Pfizer and BioNTech have said trial results show their COVID-19 vaccine is safe and produces a robust immune response in children aged five to 11, adding that they would seek regulatory approval shortly.
The vaccine would be administered at a lower dosage than for people aged above 12, US pharma giant Pfizer and its German partner said in a joint statement.
“In participants five to 11 years of age, the vaccine was safe, well tolerated and showed robust neutralising antibody responses,” the statement said.
It added they plan to submit their data to regulatory bodies in the European Union, the US and around the world “as soon as possible”.
The trial results are the first of their kind for children below 12 for widely used vaccines, with a Moderna trial for six- to 11-year-olds still ongoing.
Last week, Cuba announced that it had begun vaccinating children as young as two with its homegrown vaccines, which its health officials said had been found to be safe for younger people.
Both the Pfizer and Moderna vaccines are already being administered to adolescents above 12 and adults in countries around the globe.

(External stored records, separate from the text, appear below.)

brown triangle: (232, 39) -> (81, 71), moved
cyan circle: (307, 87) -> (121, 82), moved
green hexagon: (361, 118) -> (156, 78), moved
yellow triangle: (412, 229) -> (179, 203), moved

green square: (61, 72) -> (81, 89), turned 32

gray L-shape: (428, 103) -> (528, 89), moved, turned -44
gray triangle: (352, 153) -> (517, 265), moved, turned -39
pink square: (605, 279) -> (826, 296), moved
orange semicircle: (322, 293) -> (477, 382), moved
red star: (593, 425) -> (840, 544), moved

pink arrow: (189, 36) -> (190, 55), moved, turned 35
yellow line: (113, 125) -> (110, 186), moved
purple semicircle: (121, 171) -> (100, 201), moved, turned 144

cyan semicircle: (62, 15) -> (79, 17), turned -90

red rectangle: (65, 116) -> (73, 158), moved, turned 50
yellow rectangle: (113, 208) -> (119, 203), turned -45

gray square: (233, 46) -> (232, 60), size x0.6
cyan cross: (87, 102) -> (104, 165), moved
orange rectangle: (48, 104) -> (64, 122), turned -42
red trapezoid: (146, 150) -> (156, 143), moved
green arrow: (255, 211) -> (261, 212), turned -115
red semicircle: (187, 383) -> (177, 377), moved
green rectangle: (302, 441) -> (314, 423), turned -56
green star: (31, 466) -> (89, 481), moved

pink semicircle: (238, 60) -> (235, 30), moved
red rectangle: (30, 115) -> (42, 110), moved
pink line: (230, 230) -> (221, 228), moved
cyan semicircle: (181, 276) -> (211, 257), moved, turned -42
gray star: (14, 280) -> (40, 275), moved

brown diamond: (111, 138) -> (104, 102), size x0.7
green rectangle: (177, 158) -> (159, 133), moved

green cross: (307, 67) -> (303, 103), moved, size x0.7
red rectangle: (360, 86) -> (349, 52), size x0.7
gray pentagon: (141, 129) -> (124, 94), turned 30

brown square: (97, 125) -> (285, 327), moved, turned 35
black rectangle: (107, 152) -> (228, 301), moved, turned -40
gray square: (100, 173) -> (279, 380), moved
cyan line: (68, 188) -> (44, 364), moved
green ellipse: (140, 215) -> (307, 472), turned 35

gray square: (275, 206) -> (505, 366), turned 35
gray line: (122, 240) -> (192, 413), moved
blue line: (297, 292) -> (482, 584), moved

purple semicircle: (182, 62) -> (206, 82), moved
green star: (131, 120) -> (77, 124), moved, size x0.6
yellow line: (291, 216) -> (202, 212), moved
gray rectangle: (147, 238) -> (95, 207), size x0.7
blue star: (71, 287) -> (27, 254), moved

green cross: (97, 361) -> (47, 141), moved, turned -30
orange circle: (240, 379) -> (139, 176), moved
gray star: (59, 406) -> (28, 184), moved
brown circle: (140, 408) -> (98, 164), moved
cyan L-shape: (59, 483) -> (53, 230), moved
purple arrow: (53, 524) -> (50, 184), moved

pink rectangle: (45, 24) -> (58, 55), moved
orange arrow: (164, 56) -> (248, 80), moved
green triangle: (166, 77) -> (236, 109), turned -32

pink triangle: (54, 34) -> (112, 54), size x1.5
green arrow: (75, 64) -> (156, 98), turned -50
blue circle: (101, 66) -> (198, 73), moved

The update comes as countries continue to grapple with the highly contagious Delta variant and vaccine hesitancy in some adults, which continue to prolong the pandemic. It also comes as health authorities weigh whether booster shots of the available vaccines are needed for adults.
Although children are considered less at risk of severe COVID-19, there are concerns that the Delta variant could lead to more serious cases.
Inoculating children is also seen as fundamental to keeping schools open and helping end the pandemic.
“We are eager to extend the protection afforded by the vaccine to this younger population,” said Pfizer CEO Albert Bourla, noting that “since July, paediatric cases of COVID-19 have risen by about 240 percent in the US”.
Kids in the five to 11 age trial group received a two-dose regimen of 10 microgrammes in the trial, compared with 30mg for older age groups, the companies said. The shots were given 21 days apart.
The 10mg dose was “carefully selected as the preferred dose for safety, tolerability and immunogenicity” for that age group, the statement said.
The side effects were “generally comparable to those observed in participants 16 to 25 years of age”, it added.
Among the most commonly reported side effects in the past have been pain and swelling at the injection site as well as headache, chills and fever.
Israel has already given special authorisation to vaccinate children aged five to 11 who are “at significant risk of serious illness or death” from COVID-19, using the Pfizer jab at the lower dosage.
Pfizer and BioNTech are also trialling their vaccine on infants aged six months to two years, and on children aged two to five.
The main results for those trials are expected “as soon as” the fourth quarter of this year, the companies said.
Altogether, up to 4,500 children aged six months to 11 years have enrolled in the Pfizer-BioNTech trials in the US, Finland, Poland and Spain.
Like its Moderna rival, the Pfizer jab is based on mRNA technology that delivers genetic instructions to cells to build the coronavirus spike protein to evoke antibodies when bodies encounter the real virus.